Brown vs. Hurtado [Dawson]

While reading both The Conversion of Christianity, 300-363 by Peter Brown and Larry Hurtado’s The Earliest Christian Artifacts side by side, it is easy to see how both writers have very similar topics however each piece takes a different route to how they present their findings to their audience.

In “The Conversion of Christianity, 300-363”, a chapter from the book The World of Late Antiquity, Peter Brown presents his ideas on the society of Christians in the Roman antique period. Brown writes to an educated audience, rarely stopping to clarify or define. In fact, the only words he stops to define are the ones of Greek origins such as: kyriakos oikos, didaskaleion, and paideia. He defines these words and yet does not define the Latin, Italian, and French words like modus vivendi, aggiornamento, razzias,and demi-vierge further showing that the audience he is addressing is well-educated, enough so that they understand the latin words and their pertinence to the subject. Brown presents his information personally, taking his own understanding of history and using that to write this chapter. He uses no citations and no outside sources. All of the information in the passage is his own knowledge and opinion. In doing so Brown presents his own thought process on the earliest conversions of Christianity which leaves any reader not familiar with who Brown is and his work in the field of Christian history questioning where all of the information in the chapter came from.

Larry Hurtado’s book The Earliest Christian Artifacts presents a different way of writing. In chapter two, “The Early Christian Preference for the Codex” Brown presents a deluge of information and statistics on the clear preference Christians had for the codex over the scroll.
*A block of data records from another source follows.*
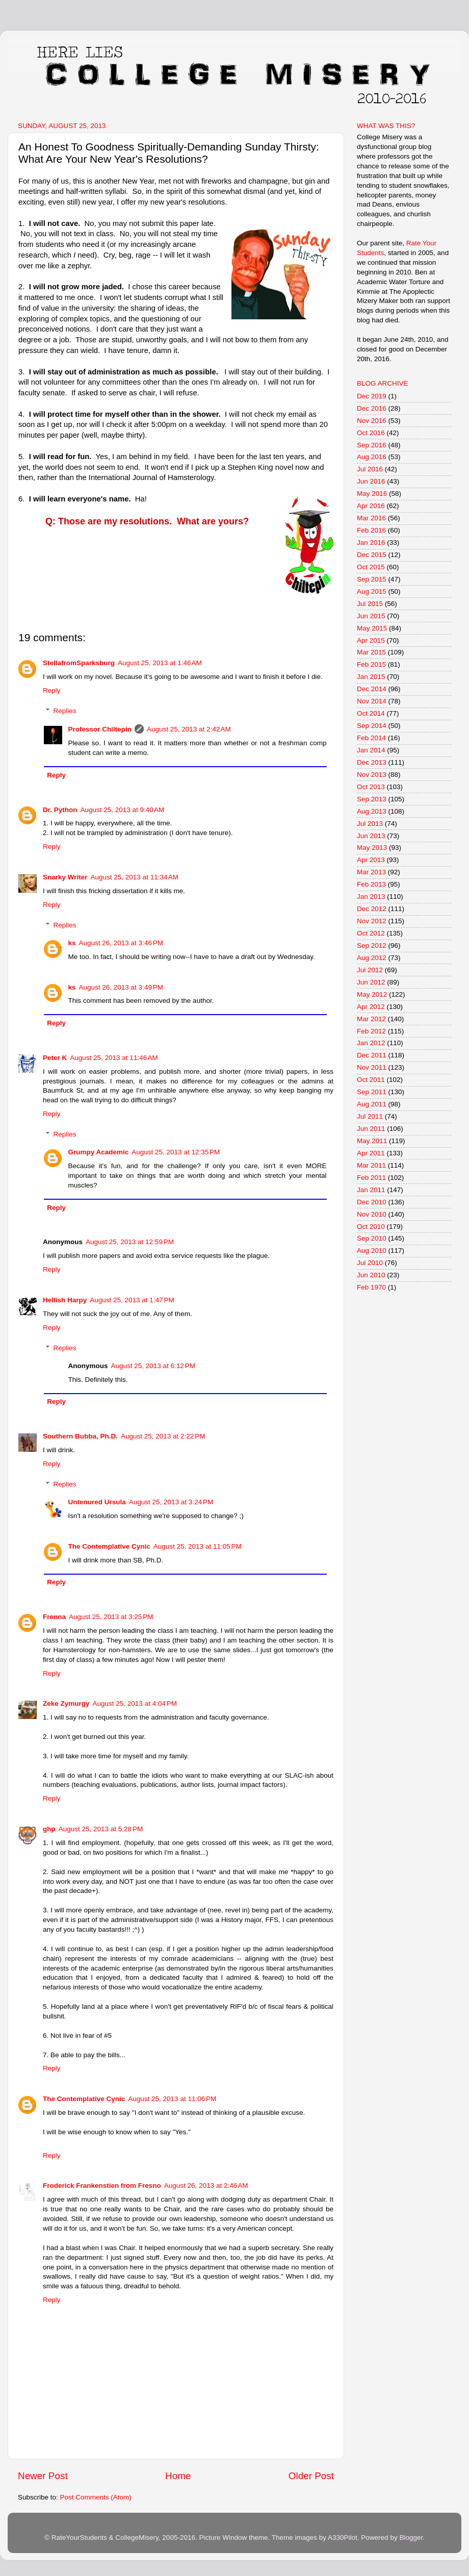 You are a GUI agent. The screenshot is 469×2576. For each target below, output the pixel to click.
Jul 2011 (370, 1116)
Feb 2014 (371, 738)
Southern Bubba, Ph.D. (80, 1436)
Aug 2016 (371, 457)
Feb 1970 (371, 1287)
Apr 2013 (371, 860)
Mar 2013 (371, 872)
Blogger (411, 2537)
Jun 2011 (371, 1128)
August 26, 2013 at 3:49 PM (121, 987)
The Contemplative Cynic (109, 1546)
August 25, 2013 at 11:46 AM (114, 1058)
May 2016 (372, 493)
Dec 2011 (371, 1055)
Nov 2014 (371, 701)
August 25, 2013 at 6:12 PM (153, 1366)
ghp (49, 1829)
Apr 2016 (371, 506)
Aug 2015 (371, 591)
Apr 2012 (371, 1007)
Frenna (54, 1617)
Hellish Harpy (65, 1300)
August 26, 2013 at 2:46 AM (206, 2185)
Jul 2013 (370, 823)
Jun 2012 (371, 982)
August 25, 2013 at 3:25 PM (111, 1617)
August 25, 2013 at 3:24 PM (171, 1502)
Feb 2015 (371, 664)
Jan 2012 (371, 1043)
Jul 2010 (370, 1263)
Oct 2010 (371, 1226)
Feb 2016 (371, 530)
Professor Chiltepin (100, 729)
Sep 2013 (371, 799)
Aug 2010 (371, 1250)
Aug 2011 (371, 1104)
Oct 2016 (371, 433)
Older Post (311, 2475)
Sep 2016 (371, 445)
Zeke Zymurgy (66, 1703)
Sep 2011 (371, 1092)
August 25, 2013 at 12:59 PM (130, 1242)
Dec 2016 (371, 408)
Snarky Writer (65, 877)
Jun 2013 (371, 836)
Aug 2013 (371, 811)
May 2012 (372, 994)
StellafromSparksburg (79, 663)
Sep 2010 (371, 1238)
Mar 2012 (371, 1019)
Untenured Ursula (97, 1502)
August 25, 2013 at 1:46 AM (160, 663)
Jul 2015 (370, 604)
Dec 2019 (371, 396)
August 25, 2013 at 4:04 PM (135, 1703)
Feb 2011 (371, 1177)
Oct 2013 (371, 787)
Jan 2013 (371, 896)
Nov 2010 (371, 1214)
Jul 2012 (370, 970)
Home (178, 2475)
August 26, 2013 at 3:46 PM (121, 943)
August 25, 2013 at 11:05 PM (197, 1546)
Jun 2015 (371, 616)
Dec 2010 (371, 1202)
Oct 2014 (371, 713)
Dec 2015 (371, 555)
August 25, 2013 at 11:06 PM (172, 2099)
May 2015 (372, 628)
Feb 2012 (371, 1031)
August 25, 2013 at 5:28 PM (101, 1829)
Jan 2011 (371, 1190)
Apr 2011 (371, 1153)
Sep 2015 (371, 579)
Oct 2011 (371, 1079)
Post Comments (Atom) (96, 2497)
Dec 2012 (371, 909)
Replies (65, 711)
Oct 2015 (371, 567)
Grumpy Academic (98, 1152)
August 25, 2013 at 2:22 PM (163, 1436)
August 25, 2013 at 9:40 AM (123, 810)
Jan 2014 (371, 750)
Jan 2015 (371, 676)
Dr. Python (60, 810)
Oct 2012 (371, 933)
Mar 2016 (371, 518)
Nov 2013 (371, 774)
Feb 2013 (371, 884)
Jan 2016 (371, 542)
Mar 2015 (371, 652)
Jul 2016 (370, 469)
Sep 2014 (371, 725)
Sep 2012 (371, 945)
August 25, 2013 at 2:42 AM (189, 729)
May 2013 (372, 847)
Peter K (55, 1058)
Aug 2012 (371, 958)
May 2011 (372, 1141)
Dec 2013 (371, 762)
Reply (52, 690)
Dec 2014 (371, 689)
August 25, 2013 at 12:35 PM (176, 1152)
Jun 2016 (371, 481)
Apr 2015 (371, 640)
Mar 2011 (371, 1165)
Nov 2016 (371, 420)
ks (72, 943)
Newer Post (43, 2475)
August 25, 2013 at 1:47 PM (132, 1300)
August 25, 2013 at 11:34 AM (134, 877)
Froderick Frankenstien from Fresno (102, 2185)
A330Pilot (342, 2537)
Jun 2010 (371, 1275)
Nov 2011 (371, 1067)
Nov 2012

At one point in his piece, after bombarding the readers with endless facts and numbers, he states “At the risk of dizzying readers, I have included all these figures to try to give somewhat greater precision to the familiar judgements previously offered by scholars about Christian book-form preferences”. He acknowledges his readers and then proceeds to explain the facts and figures in a more comprehensive way, he also includes the graphs at the end of the chapter as another clarifier. Hurtado’s audience is different from Brown’s, he assumes the audience is not as well versed in the material that he is presenting and proceeds to explain much of what he writes. He also utilized evidence in a very different way from Brown, he uses facts, figures, and tangible data, all backed up by the citations at the bottom of each page, to prove his points and to outline the usage of codices by early Christians.

While both Brown and Hurtado present very similar topics on how Christianity evolved in the earliest of times, they do so in strikingly different ways. Brown takes a direct approach, using his comprehensive knowledge of early Christian life to present a new argument to scholars who know exactly what he is talking about. Hurtado, however, takes a different approach. He uses facts and figures to clarify what is already known to most and then uses others’ arguments to either strengthen his position or to explain why those arguments are irrelevant. In doing so Hurtado builds rapport with his audience by showing a clear line of evidence which can not be disputed easily whereas in Brown’s writing he comes off as haughty and distant, with his lack of citations or any other outside information and his reluctance to explain much of his writing, to anyone who is not a Christian scholar.